**Exercise brief:** Pictures excluded, reproduce exactly the lines below from the one with "For every named target in this 543×872" through the one with "Home (234, 79)", both included.

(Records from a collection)
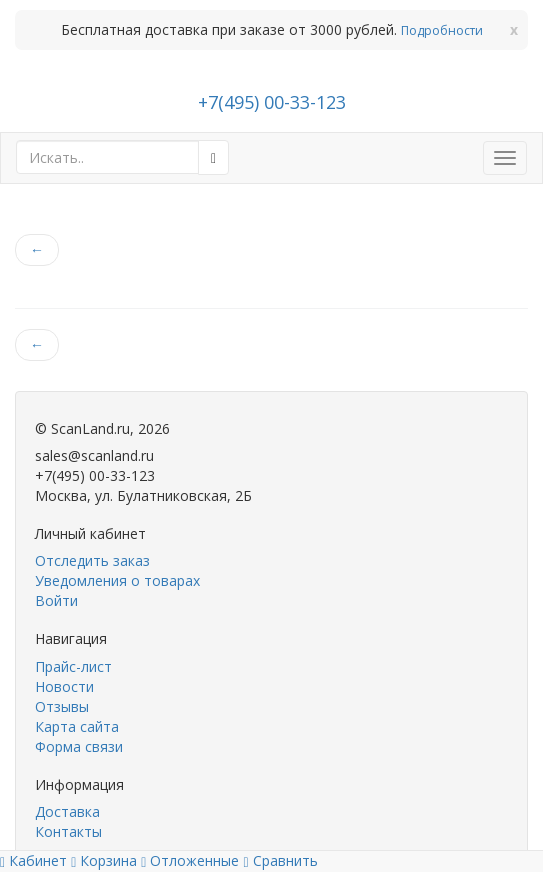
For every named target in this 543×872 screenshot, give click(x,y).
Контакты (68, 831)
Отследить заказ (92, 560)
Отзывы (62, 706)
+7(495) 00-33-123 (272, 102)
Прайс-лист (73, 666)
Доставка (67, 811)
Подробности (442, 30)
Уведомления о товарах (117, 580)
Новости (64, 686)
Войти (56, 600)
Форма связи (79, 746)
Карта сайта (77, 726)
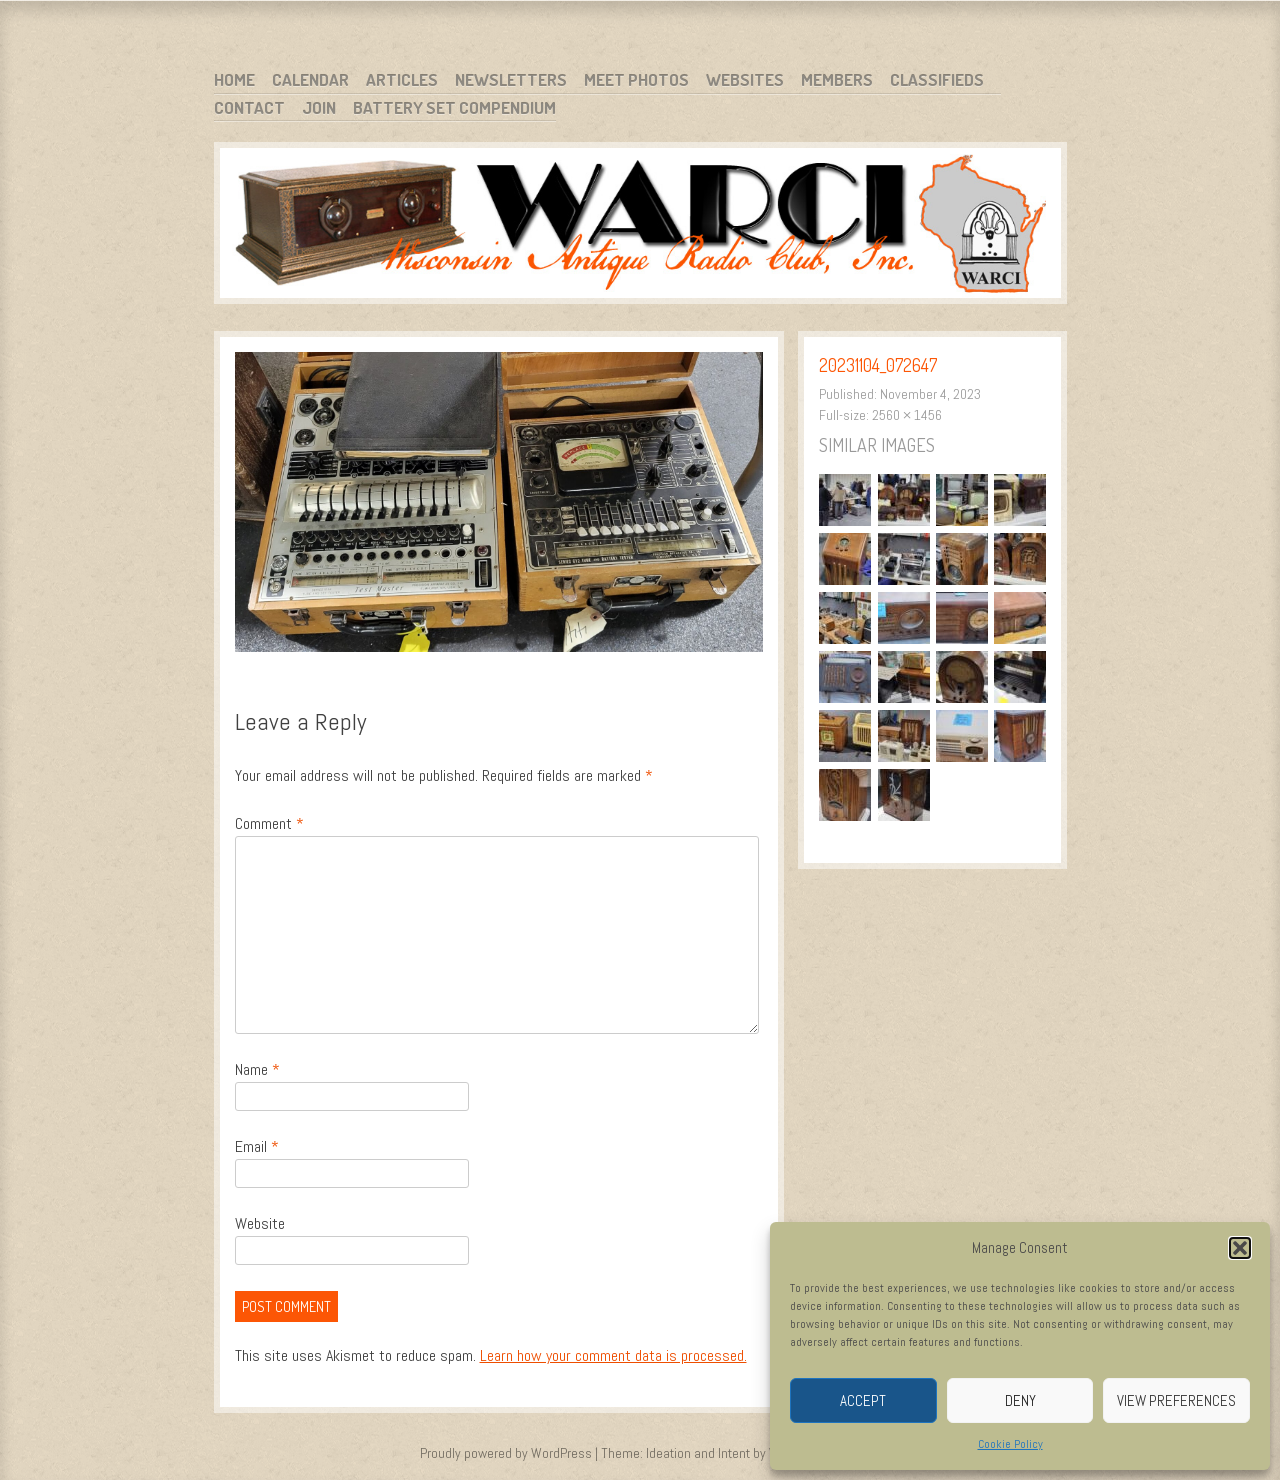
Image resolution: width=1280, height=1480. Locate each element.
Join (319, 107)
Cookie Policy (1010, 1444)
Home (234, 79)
* * *
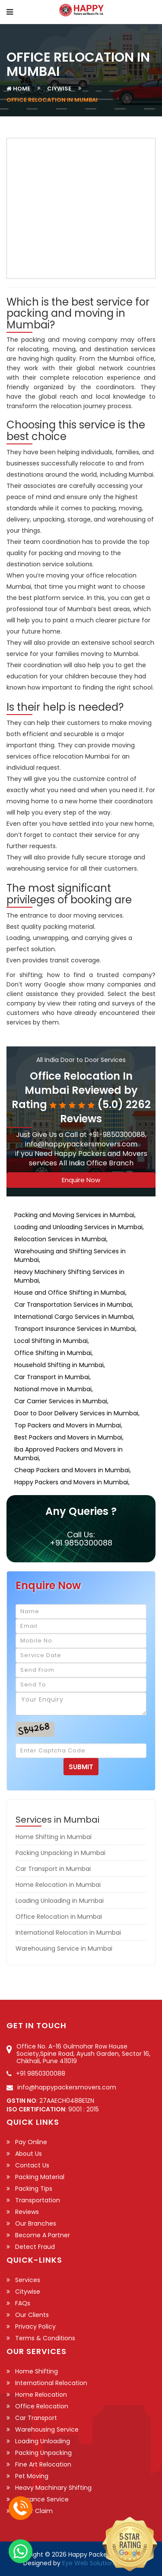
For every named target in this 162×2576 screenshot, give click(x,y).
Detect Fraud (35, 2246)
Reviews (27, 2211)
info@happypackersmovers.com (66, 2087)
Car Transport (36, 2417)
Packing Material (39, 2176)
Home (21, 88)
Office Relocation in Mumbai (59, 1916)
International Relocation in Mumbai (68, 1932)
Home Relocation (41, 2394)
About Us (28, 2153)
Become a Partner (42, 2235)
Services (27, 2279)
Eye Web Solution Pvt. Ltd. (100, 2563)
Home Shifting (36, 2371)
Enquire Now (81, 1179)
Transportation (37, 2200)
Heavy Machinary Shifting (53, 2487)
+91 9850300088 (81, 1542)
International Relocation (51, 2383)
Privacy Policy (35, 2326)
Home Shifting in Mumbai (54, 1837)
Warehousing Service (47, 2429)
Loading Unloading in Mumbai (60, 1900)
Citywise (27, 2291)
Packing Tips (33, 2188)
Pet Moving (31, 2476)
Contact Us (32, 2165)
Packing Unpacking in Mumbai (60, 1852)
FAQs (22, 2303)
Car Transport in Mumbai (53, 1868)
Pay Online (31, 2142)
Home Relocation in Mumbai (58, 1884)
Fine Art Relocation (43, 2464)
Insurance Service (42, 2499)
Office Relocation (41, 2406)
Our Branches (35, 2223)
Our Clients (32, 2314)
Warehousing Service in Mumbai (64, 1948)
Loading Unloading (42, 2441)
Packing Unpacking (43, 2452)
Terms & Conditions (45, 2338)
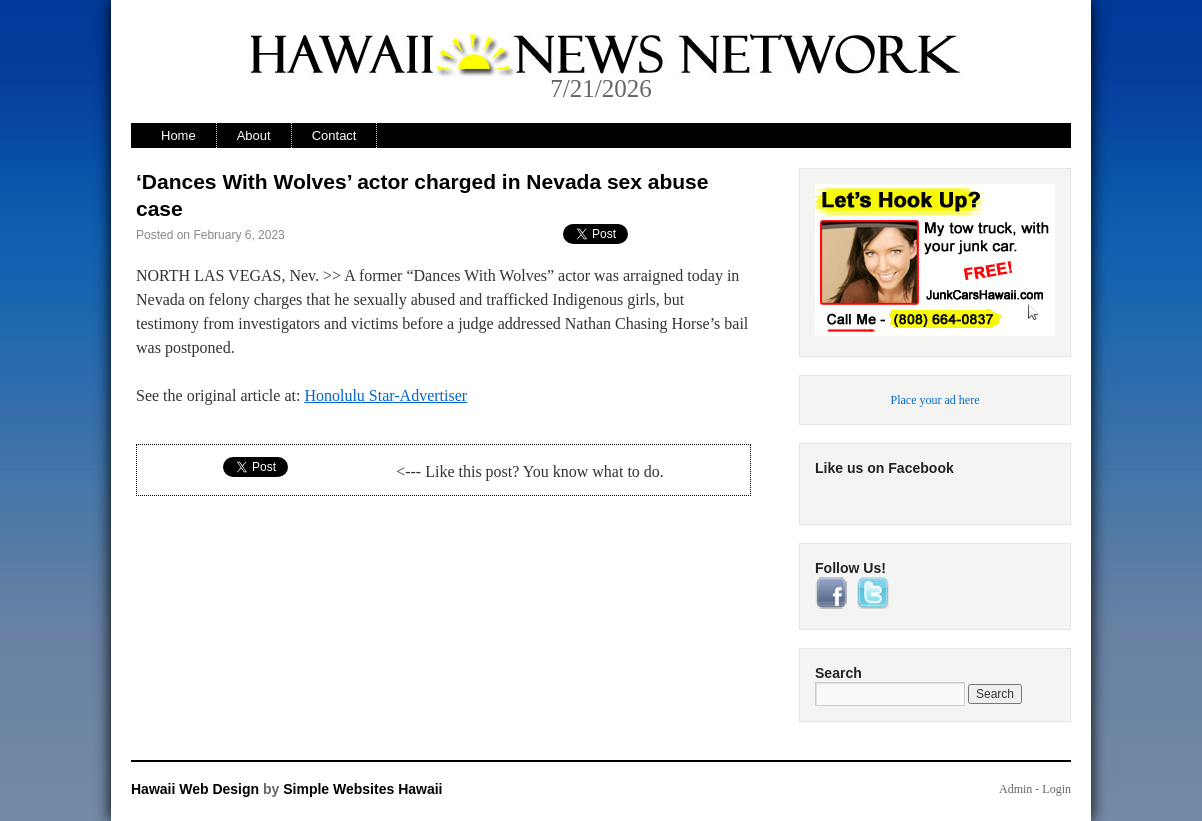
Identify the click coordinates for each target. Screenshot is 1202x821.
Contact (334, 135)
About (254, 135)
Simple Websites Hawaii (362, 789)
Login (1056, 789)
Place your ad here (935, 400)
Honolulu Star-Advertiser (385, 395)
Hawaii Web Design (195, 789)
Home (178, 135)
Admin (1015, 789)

**Written response:**
For every named target in this 543×872 screenshot, give click(x,y).
Контакты (68, 831)
Отследить заказ (92, 560)
Отзывы (62, 706)
+7(495) 00-33-123 (272, 102)
Прайс-лист (73, 666)
Доставка (67, 811)
Подробности (442, 30)
Уведомления о товарах (117, 580)
Новости (64, 686)
Войти (56, 600)
Форма связи (79, 746)
Карта сайта (77, 726)
Image resolution: width=1280, height=1480. Locate each element.
Join (319, 107)
Cookie Policy (1010, 1444)
Home (234, 79)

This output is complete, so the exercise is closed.